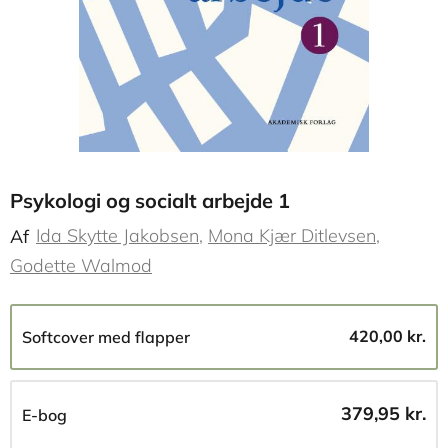
Psykologi og socialt arbejde 1
Ida Skytte Jakobsen
Mona Kjær Ditlevsen
Af
Godette Walmod
420,00 kr.
Softcover med flapper
379,95 kr.
E-bog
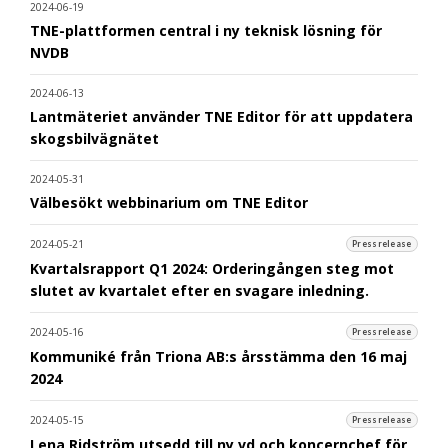
2024-06-19
TNE-plattformen central i ny teknisk lösning för
NVDB
2024-06-13
Lantmäteriet använder TNE Editor för att uppdatera
skogsbilvägnätet
2024-05-31
Välbesökt webbinarium om TNE Editor
2024-05-21
Pressrelease
Kvartalsrapport Q1 2024: Orderingången steg mot
slutet av kvartalet efter en svagare inledning.
2024-05-16
Pressrelease
Kommuniké från Triona AB:s årsstämma den 16 maj
2024
2024-05-15
Pressrelease
Lena Ridström utsedd till ny vd och koncernchef för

_Assigned task:_
Pictures stay out; repeat all the rest of the records exactly.

_Output for this task:_
Psykologi og socialt arbejde 1
Ida Skytte Jakobsen
Mona Kjær Ditlevsen
Af
Godette Walmod
420,00 kr.
Softcover med flapper
379,95 kr.
E-bog
2024-06-19
TNE-plattformen central i ny teknisk lösning för
NVDB
2024-06-13
Lantmäteriet använder TNE Editor för att uppdatera
skogsbilvägnätet
2024-05-31
Välbesökt webbinarium om TNE Editor
2024-05-21
Pressrelease
Kvartalsrapport Q1 2024: Orderingången steg mot
slutet av kvartalet efter en svagare inledning.
2024-05-16
Pressrelease
Kommuniké från Triona AB:s årsstämma den 16 maj
2024
2024-05-15
Pressrelease
Lena Ridström utsedd till ny vd och koncernchef för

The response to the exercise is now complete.